At face value, it sounds almost too good to be true: Trenitalia has announced that it will offer cheap train fares just like the discount airlines. This is great news, except that will probably signify that traveling around Easter or Christmas could cost you the equivalent of a round trip airfare to Sydney.
I haven’t determined whether and by how much I’ll get penalized for being a last minute buy-at-the-station, but, I can imagine it won’t be pretty. And, considering that the online bookings don’t accept foreign credit cards, tourists will most likely seriously be hit right in the wallet.
I am not making this up: Those ever-inventive Italians have come out with a low cholesterol cheese. How’d they do it? By feeding their cows low cholesterol foods! Grains, seeds, the works.
All I know is, I now have free reign to eat formaggio with wild abandon…and if they could work their wonders on the heavenly (and outrageously fattening) Burrata (read: milky white butter) well, all my cares will be free.
And, again, what’s good for the passengers fares less for Trenitalia…A guy won an incredible lawsuit (payment: 1650 euro) for being forced to travel in an unheated wagon on his commute. While I don’t agree with the cost of his 30 min. discomfort, by these calculations I should be a millionaire. In any case, considering the number of times I’ve traveled in ice cold compartments, on my feet, or in sweltering hermetically sealed cabins, this is nothing short of a Miracle on the order of Sant’Irene di Lecce.
Thanks to the folks at the Associazioni Consumatori, it looks like legal recourse is finally going to be settling in to stay. Those thousands of commuters who sit on the tracks to protest the drastic conditions, disgusting bathrooms, and immense delays may finally get their day in court.
It’s a new world.
1 comment:
Well, it also depends on what the cause of the delay or difficulty might have been: just the other day I had a 65 minute delay on a super EuroCityExtraChargeSuperFast10+eurosTrain (without any restaurant car, and without any refreshment cart on board the entire train, and without even any electrical outlet as I was in seat n° 10 next to the compartment door that wouldn't close and without any tray on which to pose my laptop...) but the delay was due to "people on the tracks" (literalmente "persone sui binari") which was obviously due not to Trenitalia (the people who sell the tickets) but the fault of RFI: Rete Ferroviaria Italiana, the people who run the traintracks...
So translated very roughly: you (the passenger) are screwed. No refund due to anyone.
"Insomma": life is unpredictable, and we couldn't predict this delay, so it's your fault you picked that unlucky train, not our fault we couldn't keep people off our tracks. Next time, maybe you're better off flying, even with the hour+ before and time to collect baggage...
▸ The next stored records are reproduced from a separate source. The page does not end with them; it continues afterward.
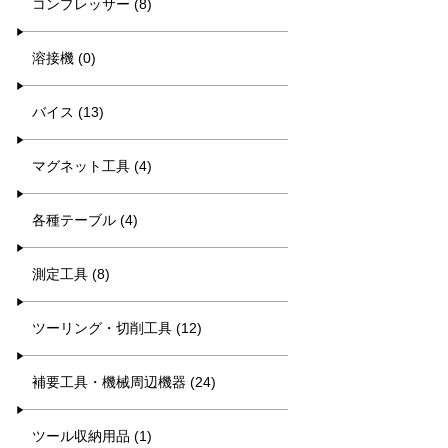
コンプレッサー (8)
溶接機 (0)
バイス (13)
マグネット工具 (4)
各種テーブル (4)
測定工具 (8)
ツーリング・切削工具 (12)
補要工具・機械周辺機器 (24)
ツール収納用品 (1)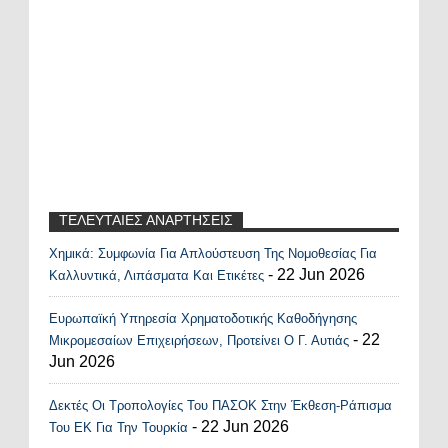
ΤΕΛΕΥΤΑΙΕΣ ΑΝΑΡΤΗΣΕΙΣ
Χημικά: Συμφωνία Για Απλούστευση Της Νομοθεσίας Για
Recent Posts Widget
- 22 Jun 2026
Καλλυντικά, Λιπάσματα Και Ετικέτες
Ευρωπαϊκή Υπηρεσία Χρηματοδοτικής Καθοδήγησης
- 22
Μικρομεσαίων Επιχειρήσεων, Προτείνει Ο Γ. Αυτιάς
Jun 2026
Δεκτές Οι Τροπολογίες Του ΠΑΣΟΚ Στην Έκθεση-Ράπισμα
- 22 Jun 2026
Του ΕΚ Για Την Τουρκία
If the cause is not directly blame-able on Trenitalia, obviously (to them it seems so obvious) no refund. Trenitalia doesn't have to protect the tracks if they don't want to (or if it costs extra money like hiring track-guards or having people call the police). They don't have to pay up...
If the problem is chronic delays on a certain line, there is no reimbursement for past passengers, only a discount on future monthly passes (so only for people who have monthly passes, obviously).
The discounted fares are also only in limited time periods of low-traffic periods, so good luck finding a low-cost high-speed fare.